College of Psychiatric and Neurologic Pharmacists

(June 2016)

 

Summary of FDA Black Box Warnings

Increased Mortality in Elderly Patients with Dementia Related Psychosis

  • Both first generation (typical) and second generation (atypical) antipsychotics are associated with an increased risk of mortality in elderly patients when used for dementia related psychosis.
  • Although there were multiple causes of death in studies, most deaths appeared to be due to cardiovascular causes (e.g. sudden cardiac death) or infection (e.g. pneumonia).
  • Antipsychotics are not indicated for the treatment of dementia-related psychosis.

Bronchospasm:

            Loxapine inhalation can cause bronchospasm that has the potential to lead to respiratory distress and arrest. Administer only in a registered enrolled healthcare facility with immediate access to on-site equipment and personnel trained to manage acute bronchospasm including advanced airway management (intubation and mechanical ventilation).

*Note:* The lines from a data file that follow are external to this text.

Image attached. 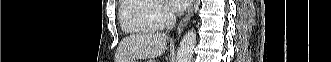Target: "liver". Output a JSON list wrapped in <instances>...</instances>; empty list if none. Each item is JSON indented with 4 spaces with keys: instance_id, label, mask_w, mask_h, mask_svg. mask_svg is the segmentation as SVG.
<instances>
[{
    "instance_id": "obj_1",
    "label": "liver",
    "mask_w": 331,
    "mask_h": 62,
    "mask_svg": "<svg viewBox=\"0 0 331 62\" xmlns=\"http://www.w3.org/2000/svg\"><path fill=\"white\" fill-rule=\"evenodd\" d=\"M167 35L145 31L125 37L119 44L115 62H136L161 56L167 46Z\"/></svg>"
}]
</instances>
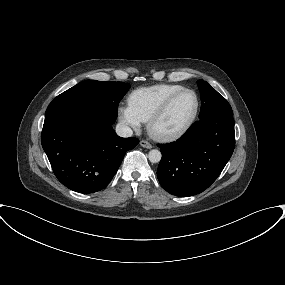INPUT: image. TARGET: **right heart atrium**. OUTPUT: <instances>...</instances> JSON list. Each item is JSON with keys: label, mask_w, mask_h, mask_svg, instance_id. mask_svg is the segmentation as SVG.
Returning <instances> with one entry per match:
<instances>
[{"label": "right heart atrium", "mask_w": 285, "mask_h": 285, "mask_svg": "<svg viewBox=\"0 0 285 285\" xmlns=\"http://www.w3.org/2000/svg\"><path fill=\"white\" fill-rule=\"evenodd\" d=\"M118 118L126 127L137 130L141 126V120L129 105H122L118 108Z\"/></svg>", "instance_id": "1"}]
</instances>
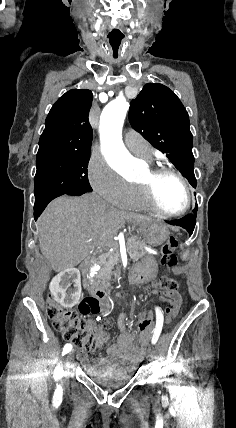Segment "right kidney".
Returning a JSON list of instances; mask_svg holds the SVG:
<instances>
[{
    "label": "right kidney",
    "mask_w": 236,
    "mask_h": 428,
    "mask_svg": "<svg viewBox=\"0 0 236 428\" xmlns=\"http://www.w3.org/2000/svg\"><path fill=\"white\" fill-rule=\"evenodd\" d=\"M66 278H70L66 283ZM73 282V283H71ZM50 290L57 300L64 308H71L79 302L81 294L80 272L77 269H61L52 278Z\"/></svg>",
    "instance_id": "right-kidney-1"
}]
</instances>
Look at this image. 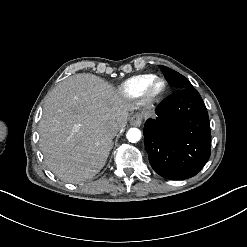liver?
I'll return each mask as SVG.
<instances>
[{
  "instance_id": "obj_1",
  "label": "liver",
  "mask_w": 247,
  "mask_h": 247,
  "mask_svg": "<svg viewBox=\"0 0 247 247\" xmlns=\"http://www.w3.org/2000/svg\"><path fill=\"white\" fill-rule=\"evenodd\" d=\"M139 106L112 83L91 73L61 81L49 94L39 121L45 164L60 179L79 183L95 176L113 147L109 128H126Z\"/></svg>"
}]
</instances>
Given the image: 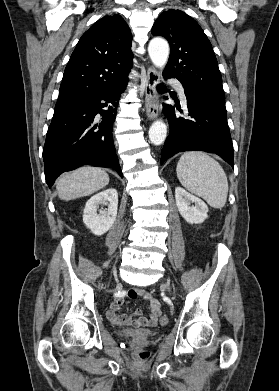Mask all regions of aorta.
I'll list each match as a JSON object with an SVG mask.
<instances>
[{
    "mask_svg": "<svg viewBox=\"0 0 279 391\" xmlns=\"http://www.w3.org/2000/svg\"><path fill=\"white\" fill-rule=\"evenodd\" d=\"M148 52L152 63L158 68H164L169 57V44L162 38H154L150 41ZM167 135L166 124L162 120L153 122L149 129V139L152 144H162Z\"/></svg>",
    "mask_w": 279,
    "mask_h": 391,
    "instance_id": "762f6f07",
    "label": "aorta"
}]
</instances>
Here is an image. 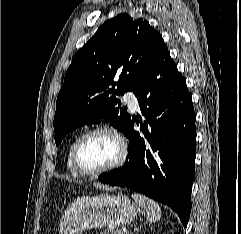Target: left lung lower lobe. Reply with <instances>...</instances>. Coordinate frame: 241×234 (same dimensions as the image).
<instances>
[{
	"label": "left lung lower lobe",
	"mask_w": 241,
	"mask_h": 234,
	"mask_svg": "<svg viewBox=\"0 0 241 234\" xmlns=\"http://www.w3.org/2000/svg\"><path fill=\"white\" fill-rule=\"evenodd\" d=\"M146 121L130 117L125 165L99 181L127 187L171 207L186 226L195 178L196 114L184 77L166 48L133 90ZM140 124L144 135L134 131Z\"/></svg>",
	"instance_id": "0a47b994"
}]
</instances>
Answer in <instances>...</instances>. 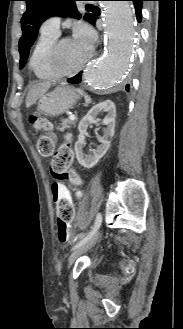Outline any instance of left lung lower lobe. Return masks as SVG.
<instances>
[{"label": "left lung lower lobe", "instance_id": "1", "mask_svg": "<svg viewBox=\"0 0 183 329\" xmlns=\"http://www.w3.org/2000/svg\"><path fill=\"white\" fill-rule=\"evenodd\" d=\"M130 1H133V3H134L136 18H137L138 22H140L141 18H142V12H141L142 2L145 0H130ZM96 19H97V17L95 16L93 25L95 24ZM81 77H82V72H80L79 74L75 75L72 78H69L68 82L72 83V84H78L81 81ZM129 86H130L129 84L126 85L127 91L129 90Z\"/></svg>", "mask_w": 183, "mask_h": 329}]
</instances>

            Prior to administering loxapine inhalation, screen patients regarding a current diagnosis or history of asthma, COPD, or other lung diseases associated with bronchospasm, acute respiratory symptoms or signs, current use of medications used to treat airway disease and examine patients for respiratory abnormalities. Loxapine can cause sedation, which can mask the signs of bronchospasm.